**Data extracted from a collection**
%%

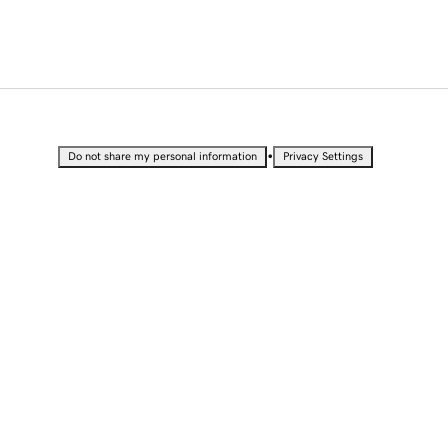
•
Do not share my personal information
Privacy Settings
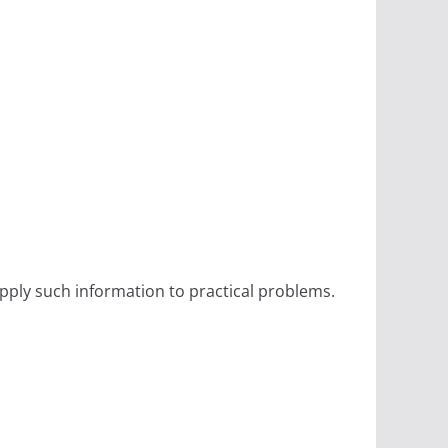
ply such information to practical problems.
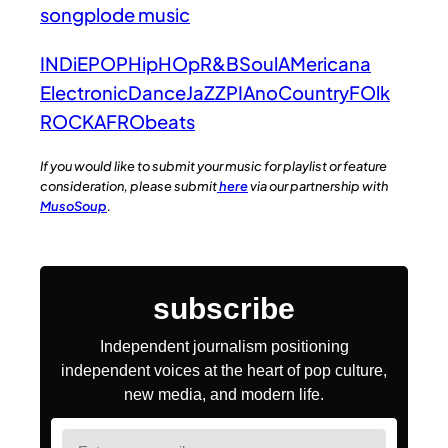
songplode music
INDiE
POP
HipHOp
R&B
Soul
AMericana
Electronic
Dance
JaZZ
PIAno
Country
FOlk
ROCK
AFRObeats
If you would like to submit your music for playlist or feature
consideration, please submit
here
via our partnership with
MusoSoup
.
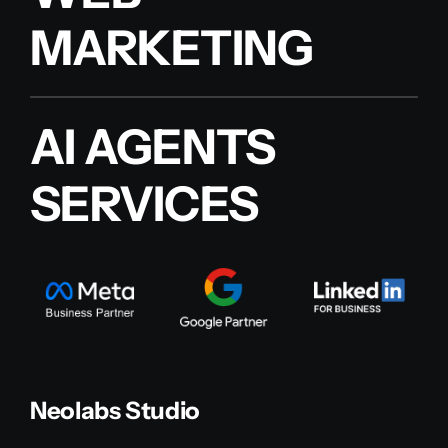
MARKETING
AI AGENTS
SERVICES
Neolabs Studio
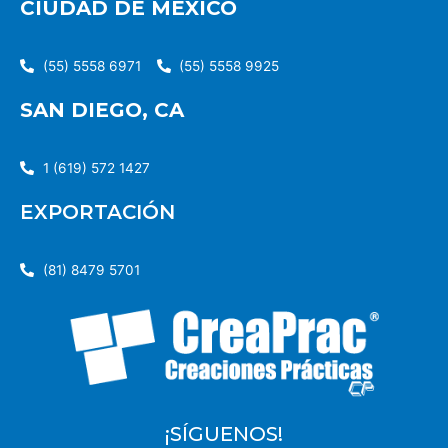
CIUDAD DE MÉXICO
(55) 5558 6971
(55) 5558 9925
SAN DIEGO, CA
1 (619) 572 1427
EXPORTACIÓN
(81) 8479 5701
¡SÍGUENOS!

%%

**What to do**
Using the records above, output their complete text exactly, minus any images.

**Answer to the problem**
•
Do not share my personal information
Privacy Settings
ply such information to practical problems.
songplode music
INDiE
POP
HipHOp
R&B
Soul
AMericana
Electronic
Dance
JaZZ
PIAno
Country
FOlk
ROCK
AFRObeats
If you would like to submit your music for playlist or feature
consideration, please submit
here
via our partnership with
MusoSoup
.
MARKETING
AI AGENTS
SERVICES
Neolabs Studio
CIUDAD DE MÉXICO
(55) 5558 6971
(55) 5558 9925
SAN DIEGO, CA
1 (619) 572 1427
EXPORTACIÓN
(81) 8479 5701
¡SÍGUENOS!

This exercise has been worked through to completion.